Document understanding data
····················
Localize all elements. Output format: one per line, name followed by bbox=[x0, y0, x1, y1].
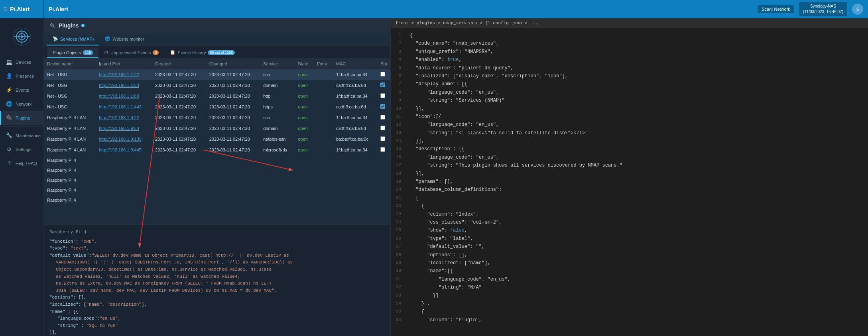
scan-label: Scan: Network bbox=[762, 7, 790, 12]
line-content: "show": false, bbox=[405, 226, 868, 234]
line-content: }], bbox=[405, 137, 868, 145]
line-content: { bbox=[405, 202, 868, 210]
line-content: "language_code": "en_us", bbox=[405, 88, 868, 96]
code-line: 2 "code_name": "nmap_services", bbox=[391, 39, 868, 47]
cell-checkbox bbox=[377, 112, 390, 123]
line-number: 9 bbox=[391, 96, 405, 104]
sidebar-item-settings[interactable]: ⚙ Settings bbox=[0, 142, 43, 156]
devices-icon: 💻 bbox=[6, 59, 12, 65]
line-content: "column": "Plugin", bbox=[405, 316, 868, 324]
ip-link[interactable]: http://192.168.1.1:443 bbox=[99, 104, 142, 109]
sidebar-item-events[interactable]: ⚡ Events bbox=[0, 83, 43, 97]
content-area: 🔌 Plugins 📡 Services (NMAP) 🌐 Website mo… bbox=[44, 18, 868, 336]
cell-changed bbox=[206, 195, 260, 205]
line-content: "string": "<i class=\"fa-solid fa-satell… bbox=[405, 129, 868, 137]
cell-name: Raspberry Pi 4 LAN bbox=[44, 145, 96, 155]
cell-service: netbios-ssn bbox=[260, 134, 295, 145]
cell-checkbox bbox=[377, 69, 390, 80]
line-number: 32 bbox=[391, 283, 405, 291]
sidebar-item-maintenance[interactable]: 🔧 Maintenance bbox=[0, 128, 43, 142]
cell-checkbox bbox=[377, 134, 390, 145]
line-content: "string": "N/A" bbox=[405, 283, 868, 291]
clock-icon: ⏱ bbox=[104, 50, 108, 55]
line-number: 24 bbox=[391, 218, 405, 226]
line-number: 6 bbox=[391, 72, 405, 80]
sidebar: ≡ Pi.Alert 💻 Devices 👤 Presence ⚡ Events… bbox=[0, 0, 44, 336]
subtab-history-label: Events History bbox=[177, 50, 206, 55]
scan-network-button[interactable]: Scan: Network bbox=[758, 5, 794, 13]
code-line: 33 }] bbox=[391, 292, 868, 300]
cell-service: https bbox=[260, 102, 295, 112]
code-line: 30 "name":[{ bbox=[391, 267, 868, 275]
app-logo: Pi.Alert bbox=[10, 6, 30, 12]
row-checkbox[interactable] bbox=[380, 104, 385, 109]
code-line: 15 "description": [{ bbox=[391, 145, 868, 153]
sidebar-item-network[interactable]: 🌐 Network bbox=[0, 97, 43, 111]
row-checkbox[interactable] bbox=[380, 126, 385, 130]
cell-changed: 2023-03-11 02:47:20 bbox=[206, 145, 260, 155]
row-checkbox[interactable] bbox=[380, 136, 385, 141]
code-line: 25 "show": false, bbox=[391, 226, 868, 234]
network-icon: 🌐 bbox=[6, 101, 12, 107]
line-content: "language_code": "en_us", bbox=[405, 275, 868, 283]
website-tab-icon: 🌐 bbox=[105, 36, 110, 41]
cell-state bbox=[295, 195, 314, 205]
cell-extra bbox=[314, 134, 333, 145]
main-content: Pi.Alert Scan: Network Synology-NAS (11/… bbox=[44, 0, 868, 336]
sidebar-item-presence[interactable]: 👤 Presence bbox=[0, 69, 43, 83]
presence-icon: 👤 bbox=[6, 73, 12, 79]
cell-state: open bbox=[295, 102, 314, 112]
ip-link[interactable]: http://192.168.1.9:445 bbox=[99, 147, 142, 152]
line-content: "column": "Index", bbox=[405, 210, 868, 218]
cell-ip bbox=[96, 155, 152, 165]
cell-service: microsoft-ds bbox=[260, 145, 295, 155]
line-content: [ bbox=[405, 194, 868, 202]
cell-changed: 2023-03-11 02:47:20 bbox=[206, 91, 260, 102]
plugin-tabs: 📡 Services (NMAP) 🌐 Website monitor bbox=[44, 33, 390, 46]
line-content: "database_column_definitions": bbox=[405, 186, 868, 194]
cell-changed bbox=[206, 185, 260, 195]
code-line: 21 [ bbox=[391, 194, 868, 202]
subtab-history[interactable]: 📋 Events History 50 out of 1265 bbox=[164, 47, 240, 58]
row-checkbox[interactable] bbox=[380, 93, 385, 98]
row-checkbox[interactable] bbox=[380, 72, 385, 77]
menu-icon[interactable]: ≡ bbox=[3, 6, 7, 13]
sidebar-item-help[interactable]: ? Help / FAQ bbox=[0, 156, 43, 170]
line-content: "default_value": "", bbox=[405, 243, 868, 251]
cell-state bbox=[295, 155, 314, 165]
sidebar-presence-label: Presence bbox=[16, 74, 34, 79]
col-mac: MAC bbox=[333, 59, 378, 69]
ip-link[interactable]: http://192.168.1.9:139 bbox=[99, 137, 142, 141]
row-checkbox[interactable] bbox=[380, 83, 385, 87]
cell-extra bbox=[314, 195, 333, 205]
tab-website[interactable]: 🌐 Website monitor bbox=[99, 33, 150, 45]
table-row: Raspberry Pi 4 LANhttp://192.168.1.9:532… bbox=[44, 123, 390, 134]
cell-mac bbox=[333, 155, 378, 165]
cell-state bbox=[295, 165, 314, 175]
line-number: 19 bbox=[391, 178, 405, 185]
cell-state bbox=[295, 185, 314, 195]
col-state: State bbox=[295, 59, 314, 69]
nas-info: Synology-NAS (11/03/2023, 15:46:07) bbox=[799, 2, 847, 16]
cell-ip: http://192.168.1.1:53 bbox=[96, 80, 152, 91]
table-row: Net - USGhttp://192.168.1.1:802023-03-11… bbox=[44, 91, 390, 102]
ip-link[interactable]: http://192.168.1.1:22 bbox=[99, 72, 139, 77]
cell-ip: http://192.168.1.9:139 bbox=[96, 134, 152, 145]
code-line: 7 "display_name": [{ bbox=[391, 80, 868, 88]
sidebar-item-devices[interactable]: 💻 Devices bbox=[0, 55, 43, 69]
ip-link[interactable]: http://192.168.1.9:53 bbox=[99, 126, 139, 131]
subtab-unprocessed[interactable]: ⏱ Unprocessed Events 0 bbox=[98, 47, 165, 58]
ip-link[interactable]: http://192.168.1.1:53 bbox=[99, 83, 139, 88]
row-checkbox[interactable] bbox=[380, 115, 385, 120]
plugins-icon: 🔌 bbox=[6, 115, 12, 121]
sidebar-item-plugins[interactable]: 🔌 Plugins bbox=[0, 111, 43, 125]
row-checkbox[interactable] bbox=[380, 147, 385, 152]
tab-services[interactable]: 📡 Services (NMAP) bbox=[47, 33, 99, 45]
line-number: 27 bbox=[391, 243, 405, 250]
cell-ip: http://192.168.1.9:22 bbox=[96, 112, 152, 123]
line-content: "options": [], bbox=[405, 251, 868, 259]
ip-link[interactable]: http://192.168.1.9:22 bbox=[99, 115, 139, 120]
subtab-objects[interactable]: Plugin Objects 115 bbox=[47, 47, 98, 58]
ip-link[interactable]: http://192.168.1.1:80 bbox=[99, 94, 139, 98]
table-row: Raspberry Pi 4 LANhttp://192.168.1.9:445… bbox=[44, 145, 390, 155]
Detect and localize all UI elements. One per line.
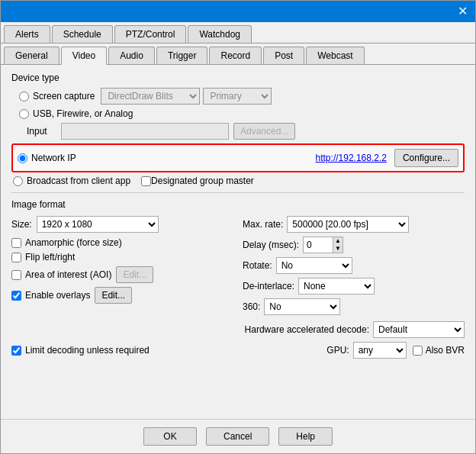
····················
» **YOUR TASK**: The answer should consist of every line above in which "subtab" appears.

» **ANSWER BOX**:
subtab-history-label: Events History bbox=[177, 50, 206, 55]
subtab-history[interactable]: 📋 Events History 50 out of 1265 bbox=[164, 47, 240, 58]
subtab-unprocessed[interactable]: ⏱ Unprocessed Events 0 bbox=[98, 47, 165, 58]
subtab-objects[interactable]: Plugin Objects 115 bbox=[47, 47, 98, 58]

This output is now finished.